Balde is one of an estimated 100,000 children begging on the streets of Senegal — about 1 percent of the population, according to U.N. officials — most of them sent out by their religious teachers...
...Now, the booming industry has become so successful that children are smuggled from neighboring Mali, Gambia or Mauritania to beg in Dakar, U.N. child agency UNICEF said. Balde was separated from his parents in Guinea Bissau.
The child slave trade isn't limited to begging, although in Senegal forcing children to beg on the streets has become a mafia-style racket that brings in hefty profits for Islamic leaders. Children are sold into other types of slavery as well. They go to labor camps, mines, lumber mills, and docks. Many are sold into sex slavery. NY Times, Africa’s World of Forced Labor, in a 6-Year-Old’s Eyes:
Mark Kwadwo is 6 years old.
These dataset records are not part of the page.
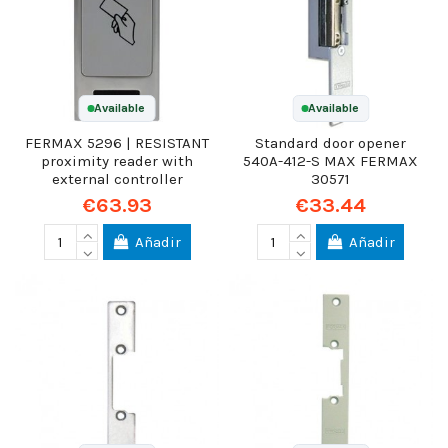
Available
Available
FERMAX 5296 | RESISTANT
Standard door opener
proximity reader with
540A-412-S MAX FERMAX
external controller
30571
€63.93
€33.44
Añadir
Añadir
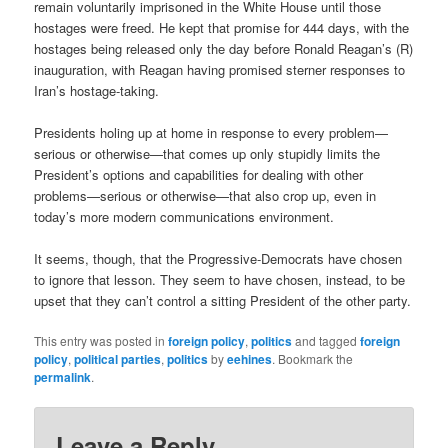
remain voluntarily imprisoned in the White House until those
hostages were freed. He kept that promise for 444 days, with the
hostages being released only the day before Ronald Reagan’s (R)
inauguration, with Reagan having promised sterner responses to
Iran’s hostage-taking.
Presidents holing up at home in response to every problem—
serious or otherwise—that comes up only stupidly limits the
President’s options and capabilities for dealing with other
problems—serious or otherwise—that also crop up, even in
today’s more modern communications environment.
It seems, though, that the Progressive-Democrats have chosen
to ignore that lesson. They seem to have chosen, instead, to be
upset that they can’t control a sitting President of the other party.
This entry was posted in
foreign policy
,
politics
and tagged
foreign
policy
,
political parties
,
politics
by
eehines
. Bookmark the
permalink
.
Leave a Reply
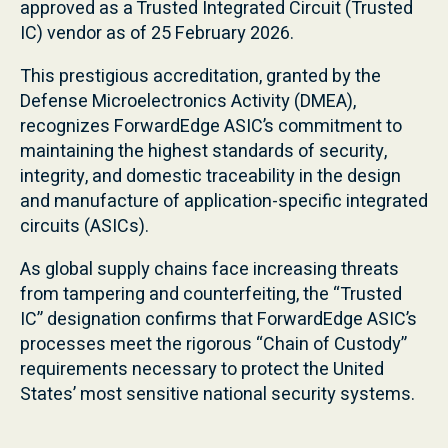
approved as a Trusted Integrated Circuit (Trusted
IC) vendor as of 25 February 2026.
This prestigious accreditation, granted by the
Defense Microelectronics Activity (DMEA),
recognizes ForwardEdge ASIC’s commitment to
maintaining the highest standards of security,
integrity, and domestic traceability in the design
and manufacture of application-specific integrated
circuits (ASICs).
As global supply chains face increasing threats
from tampering and counterfeiting, the “Trusted
IC” designation confirms that ForwardEdge ASIC’s
processes meet the rigorous “Chain of Custody”
requirements necessary to protect the United
States’ most sensitive national security systems.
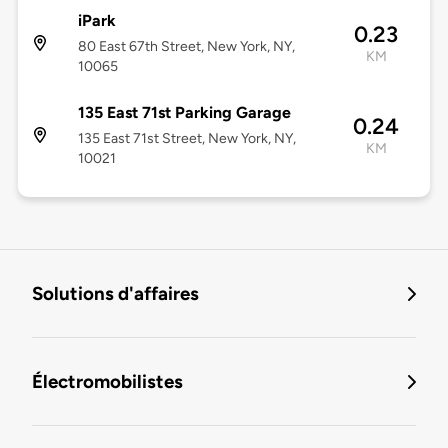
iPark
0.23
80 East 67th Street, New York, NY,
KM
10065
135 East 71st Parking Garage
0.24
135 East 71st Street, New York, NY,
KM
10021
Solutions d'affaires
Électromobilistes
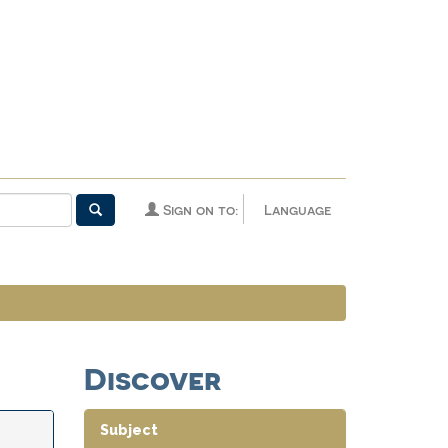
Sign on to:
Language
Discover
Subject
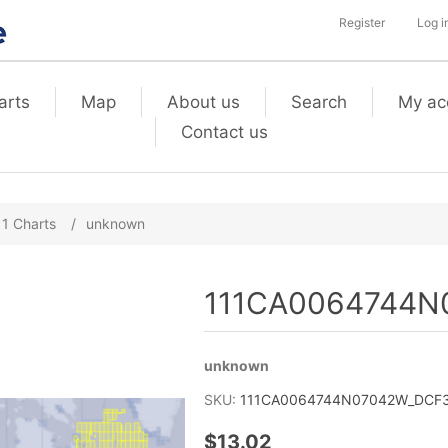
Register
Log i
arts
Map
About us
Search
My ac
Contact us
11 Charts
/
unknown
111CA0064744N0
unknown
SKU:
111CA0064744N07042W_DCF3_
$13.02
About 30 pounds, dressed in a pair of blue and red underpants and a Little Mermaid T-shirt, he looks more like an oversized toddler than a boat hand. He is too little to understand why he has wound up in this fishing village, a two-day trek from his home.
But the three older boys who work with him know why. Like Mark, they are indentured servants, leased by their parents to Mr. Takyi for as little as $20 a year.
Until their servitude ends in three or four years, they are as trapped as the fish in their nets, forced to work up to 14 hours a day, seven days a week, in a trade that even adult fishermen here call punishing and, at times, dangerous.
Mr. Takyi’s boys — conscripts in a miniature labor camp, deprived of schooling, basic necessities and freedom — are part of a vast traffic in children that supports West and Central African fisheries, quarries, cocoa and rice plantations and street markets. The girls are domestic servants, bread bakers, prostitutes. The boys are field workers, cart pushers, scavengers in abandoned gem and gold mines...
...The International Labor Organization, a United Nations agency, estimates that 1.2 million are sold into servitude every year in an illicit trade that generates as much as $10 billion annually.
Africa’s children, the world’s poorest, account for roughly one-sixth of the trade, according to the labor organization. Data is notoriously scarce, but it suggests victimization of African children on a huge scale.